The Rolling Stones were at a party in London tonight in 1974 when guitarist Mick Taylor announced he was quitting the band and walked out. The rest of the band were quite pissed, and while Mick later said he hadn't been getting along with Keith Richards and was angry he hadn't got songwriting credits for "things like Sway and Moonlight Mile on Sticky Fingers and a couple other things...", he later said in a 2012 documentary that he'd become addicted to heroin, and hoped to clean up and protect his family from the drug culture surrounding the band by leaving. Most Stones fans consider him the best guitarist the band ever had, and the period between Brian Jones and Ronnie Wood as their best work.

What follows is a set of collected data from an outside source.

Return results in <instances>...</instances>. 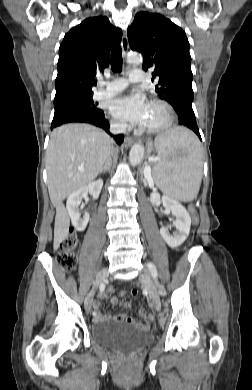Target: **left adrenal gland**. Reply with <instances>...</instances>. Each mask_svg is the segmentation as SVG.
<instances>
[{"instance_id": "left-adrenal-gland-1", "label": "left adrenal gland", "mask_w": 252, "mask_h": 390, "mask_svg": "<svg viewBox=\"0 0 252 390\" xmlns=\"http://www.w3.org/2000/svg\"><path fill=\"white\" fill-rule=\"evenodd\" d=\"M141 180L144 182V185L147 186V180L146 178H143V174L141 175Z\"/></svg>"}]
</instances>
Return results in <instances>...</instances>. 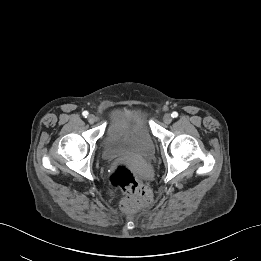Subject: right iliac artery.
I'll use <instances>...</instances> for the list:
<instances>
[{
	"label": "right iliac artery",
	"mask_w": 261,
	"mask_h": 261,
	"mask_svg": "<svg viewBox=\"0 0 261 261\" xmlns=\"http://www.w3.org/2000/svg\"><path fill=\"white\" fill-rule=\"evenodd\" d=\"M88 112L87 111H83L82 115L86 118L88 116Z\"/></svg>",
	"instance_id": "1"
}]
</instances>
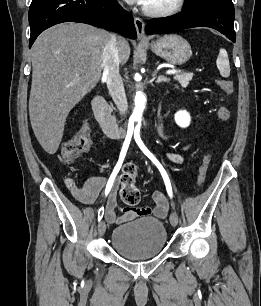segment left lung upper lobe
Returning a JSON list of instances; mask_svg holds the SVG:
<instances>
[{
	"label": "left lung upper lobe",
	"instance_id": "5c2ea615",
	"mask_svg": "<svg viewBox=\"0 0 261 306\" xmlns=\"http://www.w3.org/2000/svg\"><path fill=\"white\" fill-rule=\"evenodd\" d=\"M207 1H224V0H185V5L184 7H191L196 4L202 3V2H207Z\"/></svg>",
	"mask_w": 261,
	"mask_h": 306
}]
</instances>
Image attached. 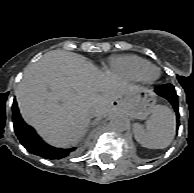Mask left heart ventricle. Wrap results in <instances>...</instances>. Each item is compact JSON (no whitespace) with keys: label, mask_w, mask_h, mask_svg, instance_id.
Returning a JSON list of instances; mask_svg holds the SVG:
<instances>
[{"label":"left heart ventricle","mask_w":194,"mask_h":193,"mask_svg":"<svg viewBox=\"0 0 194 193\" xmlns=\"http://www.w3.org/2000/svg\"><path fill=\"white\" fill-rule=\"evenodd\" d=\"M155 74H156L155 70H150L148 73L149 76H154Z\"/></svg>","instance_id":"left-heart-ventricle-1"}]
</instances>
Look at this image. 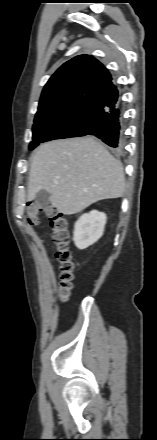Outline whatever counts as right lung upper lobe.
Listing matches in <instances>:
<instances>
[{
    "mask_svg": "<svg viewBox=\"0 0 157 440\" xmlns=\"http://www.w3.org/2000/svg\"><path fill=\"white\" fill-rule=\"evenodd\" d=\"M118 104V90L108 70L94 57L79 55L49 79L34 122L77 120L87 126Z\"/></svg>",
    "mask_w": 157,
    "mask_h": 440,
    "instance_id": "1",
    "label": "right lung upper lobe"
}]
</instances>
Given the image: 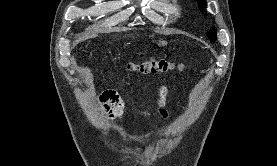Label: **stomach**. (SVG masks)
<instances>
[{"instance_id": "stomach-1", "label": "stomach", "mask_w": 277, "mask_h": 166, "mask_svg": "<svg viewBox=\"0 0 277 166\" xmlns=\"http://www.w3.org/2000/svg\"><path fill=\"white\" fill-rule=\"evenodd\" d=\"M159 46H166L167 45V42L164 41V40H159L156 42Z\"/></svg>"}]
</instances>
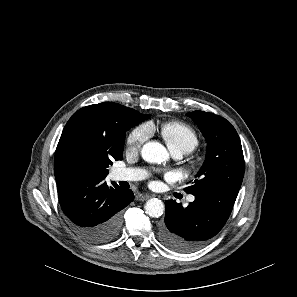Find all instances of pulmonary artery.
Instances as JSON below:
<instances>
[{
	"label": "pulmonary artery",
	"mask_w": 297,
	"mask_h": 297,
	"mask_svg": "<svg viewBox=\"0 0 297 297\" xmlns=\"http://www.w3.org/2000/svg\"><path fill=\"white\" fill-rule=\"evenodd\" d=\"M174 157L180 158L188 151L183 149H177L172 151ZM145 177V172L141 169L135 168H117L112 171V179L115 181H136L143 179ZM195 200L194 196H189L188 201L193 202Z\"/></svg>",
	"instance_id": "obj_1"
}]
</instances>
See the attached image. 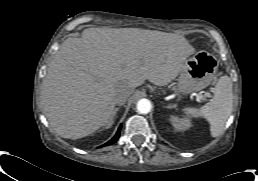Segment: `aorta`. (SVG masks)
<instances>
[{
    "mask_svg": "<svg viewBox=\"0 0 258 181\" xmlns=\"http://www.w3.org/2000/svg\"><path fill=\"white\" fill-rule=\"evenodd\" d=\"M137 110L141 114H147L151 110V102L148 99H140L137 102Z\"/></svg>",
    "mask_w": 258,
    "mask_h": 181,
    "instance_id": "aorta-1",
    "label": "aorta"
}]
</instances>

MTV played Nirvana's "unplugged" session they'd done in one take back in November for the first time tonight in 1993.
Gold and Platinum award-records for Black Sabbath were stolen from the Kent, England home of their former manager Patrick Meehan today in 2004. Scotland Yard detectives recovered them a week later and made arrests when they were offered for sale on E-Bay's auction website.
Sir Paul McCartney announced he was leaving EMI, his record label of the last 45 years, today in 2006 as "they had become boring" and that he "dreaded going to see their executives". He signed a deal with Seattle-based Starbucks Coffee's new label Hear Music.
Rock and Roll Birthdays
The Hollies, who are one of the only "British Invasion" bands to never have officially broken up, guitarist and singer Tony Hicks is 74, and presumably still at it, though they don't do much these days.
Blistering rock and roll hall of fame inducted Swedish band Abba's keyboard playing singer and songwriter Benny Anderson is 73.
Moving Sidewalks and ZZ Top guitarist William Frederick "Billy" Gibbons is 70.